[Material supplied — start]

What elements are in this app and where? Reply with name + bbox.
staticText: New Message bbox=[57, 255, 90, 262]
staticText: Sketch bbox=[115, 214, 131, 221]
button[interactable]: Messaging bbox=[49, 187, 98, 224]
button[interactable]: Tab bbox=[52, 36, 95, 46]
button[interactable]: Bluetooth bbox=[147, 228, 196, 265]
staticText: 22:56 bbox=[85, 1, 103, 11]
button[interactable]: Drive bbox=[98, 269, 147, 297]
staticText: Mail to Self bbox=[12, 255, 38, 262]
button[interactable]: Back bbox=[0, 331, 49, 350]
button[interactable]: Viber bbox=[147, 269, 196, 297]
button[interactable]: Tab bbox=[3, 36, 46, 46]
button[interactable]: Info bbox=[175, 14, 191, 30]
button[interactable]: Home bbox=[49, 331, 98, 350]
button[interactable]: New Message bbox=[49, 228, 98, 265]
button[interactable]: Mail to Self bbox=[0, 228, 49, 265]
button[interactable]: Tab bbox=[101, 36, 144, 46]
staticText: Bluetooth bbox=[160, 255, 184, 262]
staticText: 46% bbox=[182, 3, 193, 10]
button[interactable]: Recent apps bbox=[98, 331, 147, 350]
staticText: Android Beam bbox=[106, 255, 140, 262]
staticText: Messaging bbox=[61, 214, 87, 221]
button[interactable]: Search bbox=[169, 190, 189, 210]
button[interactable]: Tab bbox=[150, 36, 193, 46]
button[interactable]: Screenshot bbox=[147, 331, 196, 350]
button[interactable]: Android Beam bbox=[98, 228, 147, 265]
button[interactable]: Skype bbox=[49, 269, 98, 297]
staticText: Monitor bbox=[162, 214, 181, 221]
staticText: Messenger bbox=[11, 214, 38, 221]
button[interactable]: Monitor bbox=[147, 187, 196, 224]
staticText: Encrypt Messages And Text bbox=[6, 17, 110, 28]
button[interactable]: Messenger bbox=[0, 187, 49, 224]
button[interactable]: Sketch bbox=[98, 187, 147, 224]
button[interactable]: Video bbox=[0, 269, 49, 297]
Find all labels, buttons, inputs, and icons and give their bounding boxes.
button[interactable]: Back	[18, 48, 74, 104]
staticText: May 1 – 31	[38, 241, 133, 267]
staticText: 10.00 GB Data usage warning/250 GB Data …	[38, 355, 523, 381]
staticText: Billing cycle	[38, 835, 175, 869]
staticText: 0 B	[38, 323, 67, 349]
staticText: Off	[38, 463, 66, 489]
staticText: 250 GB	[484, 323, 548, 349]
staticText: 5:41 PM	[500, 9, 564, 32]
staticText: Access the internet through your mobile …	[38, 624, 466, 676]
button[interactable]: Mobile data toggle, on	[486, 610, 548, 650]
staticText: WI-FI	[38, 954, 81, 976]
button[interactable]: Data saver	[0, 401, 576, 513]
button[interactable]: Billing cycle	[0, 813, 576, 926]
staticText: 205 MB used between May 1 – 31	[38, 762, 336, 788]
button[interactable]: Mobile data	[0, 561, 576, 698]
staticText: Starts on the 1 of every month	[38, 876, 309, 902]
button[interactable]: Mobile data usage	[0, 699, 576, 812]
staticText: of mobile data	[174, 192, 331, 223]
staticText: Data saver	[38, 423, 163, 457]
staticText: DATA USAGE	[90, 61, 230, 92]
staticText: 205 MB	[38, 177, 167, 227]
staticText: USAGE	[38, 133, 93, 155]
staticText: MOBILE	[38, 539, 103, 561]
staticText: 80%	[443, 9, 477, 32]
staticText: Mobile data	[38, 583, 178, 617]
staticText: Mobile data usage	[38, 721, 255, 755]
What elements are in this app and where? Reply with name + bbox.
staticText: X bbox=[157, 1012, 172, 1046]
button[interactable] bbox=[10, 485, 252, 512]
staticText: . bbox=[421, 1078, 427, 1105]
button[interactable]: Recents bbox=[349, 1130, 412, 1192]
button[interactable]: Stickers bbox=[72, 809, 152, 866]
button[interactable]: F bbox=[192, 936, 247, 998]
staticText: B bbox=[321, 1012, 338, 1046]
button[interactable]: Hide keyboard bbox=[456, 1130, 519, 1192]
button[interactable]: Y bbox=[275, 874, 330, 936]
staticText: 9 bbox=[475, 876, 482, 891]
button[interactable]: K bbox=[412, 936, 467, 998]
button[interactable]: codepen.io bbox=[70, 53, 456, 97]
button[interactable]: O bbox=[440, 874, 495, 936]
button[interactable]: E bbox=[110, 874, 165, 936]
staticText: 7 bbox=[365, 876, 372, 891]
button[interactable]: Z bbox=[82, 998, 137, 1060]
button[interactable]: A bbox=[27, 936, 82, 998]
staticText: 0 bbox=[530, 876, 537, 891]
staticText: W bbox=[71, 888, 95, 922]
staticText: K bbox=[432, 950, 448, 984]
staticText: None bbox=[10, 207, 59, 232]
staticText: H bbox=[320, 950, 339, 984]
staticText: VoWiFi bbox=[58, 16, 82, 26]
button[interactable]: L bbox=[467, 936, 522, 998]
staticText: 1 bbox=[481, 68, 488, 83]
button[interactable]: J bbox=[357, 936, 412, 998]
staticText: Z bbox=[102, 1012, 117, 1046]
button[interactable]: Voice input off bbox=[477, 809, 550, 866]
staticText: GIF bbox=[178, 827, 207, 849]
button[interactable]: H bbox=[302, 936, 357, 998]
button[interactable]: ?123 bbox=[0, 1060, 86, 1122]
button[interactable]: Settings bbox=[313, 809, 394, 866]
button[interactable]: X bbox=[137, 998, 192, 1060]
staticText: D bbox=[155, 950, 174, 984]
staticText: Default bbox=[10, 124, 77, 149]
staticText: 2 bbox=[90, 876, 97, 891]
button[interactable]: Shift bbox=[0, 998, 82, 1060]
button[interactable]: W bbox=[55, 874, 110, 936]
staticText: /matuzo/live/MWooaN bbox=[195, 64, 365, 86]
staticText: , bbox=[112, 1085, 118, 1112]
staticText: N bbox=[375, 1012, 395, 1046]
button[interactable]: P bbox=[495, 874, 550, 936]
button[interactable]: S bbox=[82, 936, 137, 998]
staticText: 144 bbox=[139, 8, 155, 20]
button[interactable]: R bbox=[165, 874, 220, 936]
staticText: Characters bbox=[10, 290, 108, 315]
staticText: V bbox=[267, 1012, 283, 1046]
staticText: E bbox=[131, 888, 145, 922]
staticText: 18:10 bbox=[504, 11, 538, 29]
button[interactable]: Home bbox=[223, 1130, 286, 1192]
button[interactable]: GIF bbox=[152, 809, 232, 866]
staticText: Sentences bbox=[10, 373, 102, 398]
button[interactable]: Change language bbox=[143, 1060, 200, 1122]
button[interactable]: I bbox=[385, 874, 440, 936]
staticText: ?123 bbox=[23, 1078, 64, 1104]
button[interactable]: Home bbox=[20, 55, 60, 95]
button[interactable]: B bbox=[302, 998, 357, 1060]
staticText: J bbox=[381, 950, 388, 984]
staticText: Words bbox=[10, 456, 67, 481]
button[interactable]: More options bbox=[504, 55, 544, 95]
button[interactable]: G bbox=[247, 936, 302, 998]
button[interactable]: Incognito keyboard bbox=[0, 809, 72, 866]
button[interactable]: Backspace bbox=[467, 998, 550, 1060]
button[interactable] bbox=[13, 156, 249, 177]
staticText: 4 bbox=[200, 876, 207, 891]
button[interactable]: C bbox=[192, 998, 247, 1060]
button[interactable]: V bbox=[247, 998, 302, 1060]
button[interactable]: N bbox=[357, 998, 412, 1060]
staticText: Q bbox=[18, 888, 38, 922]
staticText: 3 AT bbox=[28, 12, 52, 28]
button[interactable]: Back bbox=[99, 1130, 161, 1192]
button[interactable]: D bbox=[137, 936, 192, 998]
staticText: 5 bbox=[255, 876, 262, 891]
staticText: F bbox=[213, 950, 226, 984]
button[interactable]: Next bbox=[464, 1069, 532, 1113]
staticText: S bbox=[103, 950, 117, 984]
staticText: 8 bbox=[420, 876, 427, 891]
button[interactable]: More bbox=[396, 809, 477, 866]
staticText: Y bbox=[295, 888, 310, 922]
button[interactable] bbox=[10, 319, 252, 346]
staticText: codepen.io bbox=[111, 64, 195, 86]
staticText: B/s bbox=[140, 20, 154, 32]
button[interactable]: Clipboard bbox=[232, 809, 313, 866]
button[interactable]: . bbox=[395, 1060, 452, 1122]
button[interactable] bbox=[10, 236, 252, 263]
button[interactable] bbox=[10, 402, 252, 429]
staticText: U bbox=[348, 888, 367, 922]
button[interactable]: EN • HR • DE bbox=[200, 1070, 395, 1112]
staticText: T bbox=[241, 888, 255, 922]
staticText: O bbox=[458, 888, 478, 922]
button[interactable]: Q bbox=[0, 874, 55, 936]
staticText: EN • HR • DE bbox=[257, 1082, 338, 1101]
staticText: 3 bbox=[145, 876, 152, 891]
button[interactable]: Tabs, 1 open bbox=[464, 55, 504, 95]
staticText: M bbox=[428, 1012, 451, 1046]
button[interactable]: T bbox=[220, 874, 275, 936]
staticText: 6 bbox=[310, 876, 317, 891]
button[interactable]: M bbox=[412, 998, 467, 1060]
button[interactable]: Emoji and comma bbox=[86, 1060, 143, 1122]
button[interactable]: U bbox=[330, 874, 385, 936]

[Material supplied — finish]

### Problem
Nothing but the lines with "Home" should be returned, copied from the entries above.

### Reply to the exercise
button[interactable]: Home bbox=[49, 331, 98, 350]
button[interactable]: Home bbox=[223, 1130, 286, 1192]
button[interactable]: Home bbox=[20, 55, 60, 95]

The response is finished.